Different from VMs, containers focus on applications and are unable to detect underlying hardware faults. As such, applications deployed on containers cannot detect service subhealth issues timely and thus have lower reliability.
Containers on the same server share the OS kernel, which makes the CNFs and CaaS tightly coupled. A platform upgrade requires correlative NE upgrades, increasing the O&M complexity.
Uncertain containerization evolution path
First, telecom services of different generations coexist on live networks, and the new and old hardware devices of different RATs need to work together. To introduce containers without affecting live network services, operators have to deploy new networks, posing huge investment and complex construction. Operators' existing assets are not fully used because network and storage resources on the live network cannot be shared.
Second, open-source organizations in the industry and the ETSI standards team are promoting container technologies. Container-related standards have not been unified and are developing in a fragmented manner. Unified resource management is not considered in the de facto standards established by open source organizations in the industry. As a result, VMs and containers run on separated clouds, and resources cannot be shared among different container platform clusters. The siloed architecture does not support unified management.
Finally, there are various requirements on telecom services. Containers are further classified into VM containers and bare metal ones. Bare metal containers are unsuitable for certain telecom services. Therefore, there are multiple possible directions for container-based evolution of telecom networks, and the evolution path is uncertain.

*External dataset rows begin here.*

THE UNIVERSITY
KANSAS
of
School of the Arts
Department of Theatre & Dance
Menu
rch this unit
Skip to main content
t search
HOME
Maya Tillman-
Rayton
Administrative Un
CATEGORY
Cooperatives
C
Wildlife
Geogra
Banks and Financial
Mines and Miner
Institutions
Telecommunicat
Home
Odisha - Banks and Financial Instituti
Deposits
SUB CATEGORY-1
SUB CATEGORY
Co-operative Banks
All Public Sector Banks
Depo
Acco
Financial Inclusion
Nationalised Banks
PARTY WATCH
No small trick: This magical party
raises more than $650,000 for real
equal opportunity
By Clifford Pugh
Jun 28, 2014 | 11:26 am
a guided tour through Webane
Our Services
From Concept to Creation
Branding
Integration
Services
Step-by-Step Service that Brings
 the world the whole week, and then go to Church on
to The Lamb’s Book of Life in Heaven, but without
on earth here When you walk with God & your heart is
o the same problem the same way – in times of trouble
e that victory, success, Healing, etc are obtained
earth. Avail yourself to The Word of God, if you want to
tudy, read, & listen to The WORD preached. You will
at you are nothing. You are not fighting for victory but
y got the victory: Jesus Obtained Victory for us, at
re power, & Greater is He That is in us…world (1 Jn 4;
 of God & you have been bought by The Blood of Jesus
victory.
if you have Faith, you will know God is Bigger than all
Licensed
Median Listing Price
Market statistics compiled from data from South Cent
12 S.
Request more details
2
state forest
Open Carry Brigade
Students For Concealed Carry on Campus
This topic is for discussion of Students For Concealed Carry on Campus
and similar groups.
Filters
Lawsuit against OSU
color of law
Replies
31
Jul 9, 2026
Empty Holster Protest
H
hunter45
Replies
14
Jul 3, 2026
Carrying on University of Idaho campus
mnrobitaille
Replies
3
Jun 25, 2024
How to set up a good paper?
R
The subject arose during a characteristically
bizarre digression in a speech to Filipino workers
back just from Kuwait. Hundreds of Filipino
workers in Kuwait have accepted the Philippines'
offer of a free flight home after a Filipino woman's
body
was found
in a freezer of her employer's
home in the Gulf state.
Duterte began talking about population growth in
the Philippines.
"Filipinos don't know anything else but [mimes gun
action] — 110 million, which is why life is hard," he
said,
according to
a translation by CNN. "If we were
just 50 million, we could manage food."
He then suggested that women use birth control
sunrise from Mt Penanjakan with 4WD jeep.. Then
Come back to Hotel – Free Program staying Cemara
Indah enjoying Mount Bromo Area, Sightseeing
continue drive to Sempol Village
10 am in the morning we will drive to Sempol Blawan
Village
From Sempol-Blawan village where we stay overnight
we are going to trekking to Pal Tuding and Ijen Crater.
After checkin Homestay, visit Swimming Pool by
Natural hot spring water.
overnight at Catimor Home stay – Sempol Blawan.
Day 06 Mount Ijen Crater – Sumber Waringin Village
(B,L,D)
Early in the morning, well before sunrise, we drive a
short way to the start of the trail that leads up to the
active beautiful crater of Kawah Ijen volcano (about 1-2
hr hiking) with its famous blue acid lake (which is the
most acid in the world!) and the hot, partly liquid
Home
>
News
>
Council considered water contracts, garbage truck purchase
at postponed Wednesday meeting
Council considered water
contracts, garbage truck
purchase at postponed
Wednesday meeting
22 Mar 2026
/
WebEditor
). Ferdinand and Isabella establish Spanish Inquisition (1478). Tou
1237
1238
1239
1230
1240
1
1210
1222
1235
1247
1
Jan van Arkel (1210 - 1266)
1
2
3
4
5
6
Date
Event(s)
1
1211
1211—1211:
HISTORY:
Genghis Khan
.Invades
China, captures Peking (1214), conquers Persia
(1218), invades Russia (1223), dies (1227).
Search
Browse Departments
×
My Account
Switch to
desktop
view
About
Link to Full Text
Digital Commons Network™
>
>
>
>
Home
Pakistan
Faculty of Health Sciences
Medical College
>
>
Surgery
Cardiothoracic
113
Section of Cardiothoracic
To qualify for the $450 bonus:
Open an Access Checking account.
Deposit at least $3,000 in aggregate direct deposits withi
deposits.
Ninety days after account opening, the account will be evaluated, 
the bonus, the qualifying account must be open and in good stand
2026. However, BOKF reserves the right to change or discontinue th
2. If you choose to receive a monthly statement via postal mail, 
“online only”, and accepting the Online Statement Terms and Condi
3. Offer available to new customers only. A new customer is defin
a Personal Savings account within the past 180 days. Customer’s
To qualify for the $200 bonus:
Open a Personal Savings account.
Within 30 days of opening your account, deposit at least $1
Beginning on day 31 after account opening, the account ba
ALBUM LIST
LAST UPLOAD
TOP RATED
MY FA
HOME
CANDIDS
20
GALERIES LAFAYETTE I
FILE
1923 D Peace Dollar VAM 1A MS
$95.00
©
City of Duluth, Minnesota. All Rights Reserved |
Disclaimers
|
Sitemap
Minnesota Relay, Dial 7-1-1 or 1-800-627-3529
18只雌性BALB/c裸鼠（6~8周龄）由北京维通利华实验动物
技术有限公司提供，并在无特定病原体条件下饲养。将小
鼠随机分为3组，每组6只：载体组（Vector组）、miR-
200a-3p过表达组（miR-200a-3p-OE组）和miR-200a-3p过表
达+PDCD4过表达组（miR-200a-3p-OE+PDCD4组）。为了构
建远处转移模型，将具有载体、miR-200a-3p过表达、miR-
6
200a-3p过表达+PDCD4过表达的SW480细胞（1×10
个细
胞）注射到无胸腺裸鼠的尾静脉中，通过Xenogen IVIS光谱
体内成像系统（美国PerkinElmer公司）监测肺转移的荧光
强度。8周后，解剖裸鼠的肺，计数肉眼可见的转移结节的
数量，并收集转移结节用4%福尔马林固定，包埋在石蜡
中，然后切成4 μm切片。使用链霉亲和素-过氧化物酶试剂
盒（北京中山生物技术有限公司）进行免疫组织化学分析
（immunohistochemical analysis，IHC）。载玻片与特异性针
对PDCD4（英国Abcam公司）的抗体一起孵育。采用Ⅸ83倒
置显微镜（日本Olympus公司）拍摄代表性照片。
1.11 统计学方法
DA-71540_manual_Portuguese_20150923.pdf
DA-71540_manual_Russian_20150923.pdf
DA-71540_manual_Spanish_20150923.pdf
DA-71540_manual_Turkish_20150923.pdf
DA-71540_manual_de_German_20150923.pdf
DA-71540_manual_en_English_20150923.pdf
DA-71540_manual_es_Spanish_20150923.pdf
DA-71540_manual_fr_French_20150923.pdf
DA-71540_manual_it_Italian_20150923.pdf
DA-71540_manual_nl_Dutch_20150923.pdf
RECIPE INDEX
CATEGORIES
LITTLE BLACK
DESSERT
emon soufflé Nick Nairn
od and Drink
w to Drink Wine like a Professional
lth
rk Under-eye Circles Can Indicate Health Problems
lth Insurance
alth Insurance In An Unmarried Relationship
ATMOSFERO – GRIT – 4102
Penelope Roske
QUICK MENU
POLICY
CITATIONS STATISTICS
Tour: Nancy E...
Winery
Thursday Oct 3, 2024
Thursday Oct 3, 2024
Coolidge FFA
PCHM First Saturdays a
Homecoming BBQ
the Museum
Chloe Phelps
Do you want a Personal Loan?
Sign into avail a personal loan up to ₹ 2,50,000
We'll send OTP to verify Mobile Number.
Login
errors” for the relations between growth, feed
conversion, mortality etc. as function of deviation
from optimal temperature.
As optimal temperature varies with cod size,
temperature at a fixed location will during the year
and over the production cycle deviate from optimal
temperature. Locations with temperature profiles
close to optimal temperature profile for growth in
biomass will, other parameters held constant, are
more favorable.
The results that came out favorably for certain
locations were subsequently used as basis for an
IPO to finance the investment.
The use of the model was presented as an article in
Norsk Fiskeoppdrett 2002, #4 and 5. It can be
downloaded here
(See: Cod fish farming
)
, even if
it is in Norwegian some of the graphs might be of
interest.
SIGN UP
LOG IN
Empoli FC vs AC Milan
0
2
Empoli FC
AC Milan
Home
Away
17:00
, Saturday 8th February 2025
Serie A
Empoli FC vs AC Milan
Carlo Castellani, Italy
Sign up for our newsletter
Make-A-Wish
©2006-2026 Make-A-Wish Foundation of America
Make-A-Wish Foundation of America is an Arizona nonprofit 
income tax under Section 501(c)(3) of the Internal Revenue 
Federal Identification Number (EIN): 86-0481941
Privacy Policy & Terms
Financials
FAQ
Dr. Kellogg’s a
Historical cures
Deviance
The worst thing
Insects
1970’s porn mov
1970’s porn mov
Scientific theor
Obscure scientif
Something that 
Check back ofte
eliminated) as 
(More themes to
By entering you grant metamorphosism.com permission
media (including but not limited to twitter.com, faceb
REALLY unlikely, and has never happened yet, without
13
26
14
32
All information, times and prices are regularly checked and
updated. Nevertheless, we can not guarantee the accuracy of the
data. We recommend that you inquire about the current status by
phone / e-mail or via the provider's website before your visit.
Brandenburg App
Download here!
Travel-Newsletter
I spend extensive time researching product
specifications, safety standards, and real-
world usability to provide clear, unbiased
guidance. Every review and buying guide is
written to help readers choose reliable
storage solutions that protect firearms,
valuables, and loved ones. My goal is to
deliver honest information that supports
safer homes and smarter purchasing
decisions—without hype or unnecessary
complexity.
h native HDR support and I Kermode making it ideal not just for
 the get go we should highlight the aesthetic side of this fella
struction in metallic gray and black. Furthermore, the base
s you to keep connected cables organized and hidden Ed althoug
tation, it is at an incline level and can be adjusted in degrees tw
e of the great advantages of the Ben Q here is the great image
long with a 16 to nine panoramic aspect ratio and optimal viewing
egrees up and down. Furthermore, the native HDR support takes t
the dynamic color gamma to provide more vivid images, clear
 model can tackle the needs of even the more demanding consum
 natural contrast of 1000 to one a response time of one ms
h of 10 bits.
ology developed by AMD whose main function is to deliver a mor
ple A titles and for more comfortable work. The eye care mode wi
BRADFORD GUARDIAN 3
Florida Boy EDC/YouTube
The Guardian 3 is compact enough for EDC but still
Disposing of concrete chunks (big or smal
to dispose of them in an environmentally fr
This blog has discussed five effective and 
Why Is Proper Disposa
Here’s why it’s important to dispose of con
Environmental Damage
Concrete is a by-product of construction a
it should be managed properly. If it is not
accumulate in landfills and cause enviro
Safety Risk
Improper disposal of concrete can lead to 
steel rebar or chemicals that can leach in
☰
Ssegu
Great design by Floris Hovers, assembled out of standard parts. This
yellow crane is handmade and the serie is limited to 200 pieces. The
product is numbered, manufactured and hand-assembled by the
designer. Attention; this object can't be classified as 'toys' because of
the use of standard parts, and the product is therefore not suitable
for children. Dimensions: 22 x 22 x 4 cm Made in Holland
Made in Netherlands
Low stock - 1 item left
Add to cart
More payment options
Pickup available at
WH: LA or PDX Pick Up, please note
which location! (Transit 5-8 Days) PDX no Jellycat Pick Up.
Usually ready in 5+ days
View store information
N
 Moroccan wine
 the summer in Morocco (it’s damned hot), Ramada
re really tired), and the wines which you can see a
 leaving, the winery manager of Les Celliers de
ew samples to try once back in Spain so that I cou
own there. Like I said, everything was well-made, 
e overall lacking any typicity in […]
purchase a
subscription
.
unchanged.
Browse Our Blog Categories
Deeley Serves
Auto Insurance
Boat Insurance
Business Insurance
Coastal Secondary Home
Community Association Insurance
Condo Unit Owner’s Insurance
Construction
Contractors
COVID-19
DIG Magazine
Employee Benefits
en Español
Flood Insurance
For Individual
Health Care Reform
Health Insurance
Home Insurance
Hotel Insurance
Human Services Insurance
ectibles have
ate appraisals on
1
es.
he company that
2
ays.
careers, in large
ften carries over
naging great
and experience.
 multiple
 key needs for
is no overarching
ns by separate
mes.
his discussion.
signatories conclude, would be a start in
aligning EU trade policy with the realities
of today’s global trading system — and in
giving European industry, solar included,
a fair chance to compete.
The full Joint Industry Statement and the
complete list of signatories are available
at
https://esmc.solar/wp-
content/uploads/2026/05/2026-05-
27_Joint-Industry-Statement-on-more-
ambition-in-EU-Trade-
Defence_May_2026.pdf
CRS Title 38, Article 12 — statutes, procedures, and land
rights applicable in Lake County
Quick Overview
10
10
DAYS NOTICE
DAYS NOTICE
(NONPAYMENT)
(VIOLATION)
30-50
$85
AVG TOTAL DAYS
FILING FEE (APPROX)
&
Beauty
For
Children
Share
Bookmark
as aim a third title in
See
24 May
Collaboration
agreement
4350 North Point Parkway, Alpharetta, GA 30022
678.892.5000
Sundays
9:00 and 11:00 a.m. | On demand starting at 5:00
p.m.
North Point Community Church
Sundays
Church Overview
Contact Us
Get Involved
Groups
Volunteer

Dual-Engine containers, the next step ahead for Telco Cloud
Huawei calls on the industry to reach a consensus on ETSI-defined standards, jointly promote the evolution of cloud native standards, and keep align with industry best practices. To deliver carrier-grade networks featuring high reliability, high performance, and easy O&M, we should continuously improve the capabilities of the core network to ensure that user services are always online, voice and data services are not interrupted, and agile O&M is achieved. With full convergence, we can realize a smooth evolution from VMs to containers with a deterministic architecture.
MWC Barcelona 2023 runs from February 27 to March 2 in Barcelona, Spain. At the conference, Huawei will further elaborate on dual-engine containers and release innovative products and solutions. Huawei will continue working with its customers to develop optimal dual-engine container solutions, helping operators achieve new business success in the 5G/5.5G era.